From: Nigel Croxon <ncroxon@redhat.com>
To: Yu Kuai <yukuai1@huaweicloud.com>,
linux-raid@vger.kernel.org, Heinz Mauelshagen <heinzm@redhat.com>,
Xiao Ni <xni@redhat.com>,
song@kernel.org, "yukuai (C)" <yukuai3@huawei.com>
Subject: Re: regression: CPU soft lockup with raid10: check slab-out-of-bounds in md_bitmap_get_counter
Date: Thu, 25 Apr 2024 08:10:20 -0400 [thread overview]
Message-ID: <14c84bbe-88e3-4ab4-afcc-2fef6397d6f4@redhat.com> (raw)

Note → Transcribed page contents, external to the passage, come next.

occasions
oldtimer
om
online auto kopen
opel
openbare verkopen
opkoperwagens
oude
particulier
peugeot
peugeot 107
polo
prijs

In-Reply-To: <75f30327-67b5-eca5-5cc8-f821ff0aeee7@huaweicloud.com>
On 4/24/24 2:57 AM, Yu Kuai wrote:
> Hi, Nigel
>
> 在 2024/04/21 20:30, Nigel Croxon 写道:
>>
>> On 4/20/24 2:09 AM, Yu Kuai wrote:
>>> Hi,
>>>
>>> 在 2024/04/20 3:49, Nigel Croxon 写道:
>>>> There is a problem with this commit, it causes a CPU#x soft lockup
>>>>
>>>> commit 301867b1c16805aebbc306aafa6ecdc68b73c7e5
>>>> Author: Li Nan <linan122@huawei.com>
>>>> Date: Mon May 15 21:48:05 2023 +0800
>>>> md/raid10: check slab-out-of-bounds in md_bitmap_get_counter
>>>>
>>>
>>> Did you found this commit by bisect?
>>>
>> Yes, found this issue by bisecting...
>>
>>>> Message from syslogd@rhel9 at Apr 19 14:14:55 ...

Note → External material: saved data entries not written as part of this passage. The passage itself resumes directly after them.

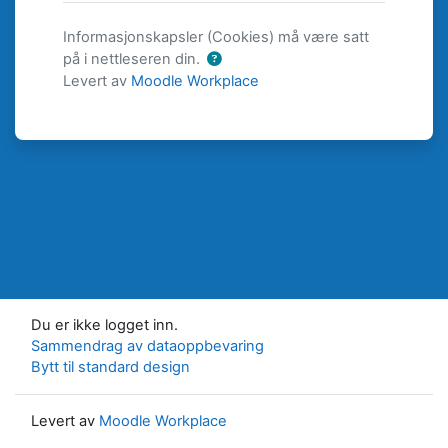
Informasjonskapsler (Cookies) må være satt
på i nettleseren din.
Levert av
Moodle Workplace
Du er ikke logget inn.
Sammendrag av dataoppbevaring
Bytt til standard design
Levert av
Moodle Workplace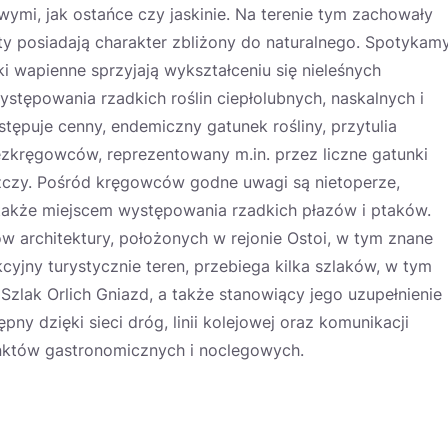
mi, jak ostańce czy jaskinie. Na terenie tym zachowały
ty posiadają charakter zbliżony do naturalnego. Spotykam
i wapienne sprzyjają wykształceniu się nieleśnych
stępowania rzadkich roślin ciepłolubnych, naskalnych i
ępuje cenny, endemiczny gatunek rośliny, przytulia
bezkręgowców, reprezentowany m.in. przez liczne gatunki
czy. Pośród kręgowców godne uwagi są nietoperze,
t także miejscem występowania rzadkich płazów i ptaków.
w architektury, położonych w rejonie Ostoi, w tym znane
cyjny turystycznie teren, przebiega kilka szlaków, w tym
lak Orlich Gniazd, a także stanowiący jego uzupełnienie
pny dzięki sieci dróg, linii kolejowej oraz komunikacji
unktów gastronomicznych i noclegowych.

>>>> kernel:watchdog: BUG: soft lockup - CPU#3 stuck for 26s!
>>>> [mdX_resync:6976]
>>>>
>>>> dmesg:
>>>>
>>>> [ 104.245585] CPU: 7 PID: 3588 Comm: mdX_resync Kdump: loaded Not
>>>> tainted 6.9.0-rc4-next-20240419 #1
>>>> [ 104.245588] Hardware name: QEMU Standard PC (Q35 + ICH9, 2009),
>>>> BIOS 1.16.2-1.fc38 04/01/2014
>>>> [ 104.245590] RIP: 0010:_raw_spin_unlock_irq+0x13/0x30
>>>> [ 104.245598] Code: 00 00 00 00 00 66 90 90 90 90 90 90 90 90 90
>>>> 90 90 90 90 90 90 90 90 0f 1f 44 00 00 c6 07 00 90 90 90 fb 65 ff
>>>> 0d 95 9f 75 76 <74> 05 c3 cc cc cc cc 0f 1f 44 00 00 c3 cc cc cc cc
>>>> cc cc cc cc cc
>>>> [ 104.245601] RSP: 0018:ffffb2d74a81bbf8 EFLAGS: 00000246
>>>> [ 104.245603] RAX: 0000000000000000 RBX: 0000000001000000 RCX:
>>>> 000000000000000c
>>>> [ 104.245604] RDX: 0000000000000000 RSI: 0000000001000000 RDI:
>>>> ffff926160ccd200
>>>> [ 104.245606] RBP: ffffb2d74a81bcd0 R08: 0000000000000013 R09:
>>>> 0000000000000000
>>>> [ 104.245607] R10: 0000000000000000 R11: ffffb2d74a81bad8 R12:
>>>> 0000000000000000
>>>> [ 104.245608] R13: 0000000000000000 R14: ffff926160ccd200 R15:
>>>> ffff926151019000
>>>> [ 104.245611] FS: 0000000000000000(0000)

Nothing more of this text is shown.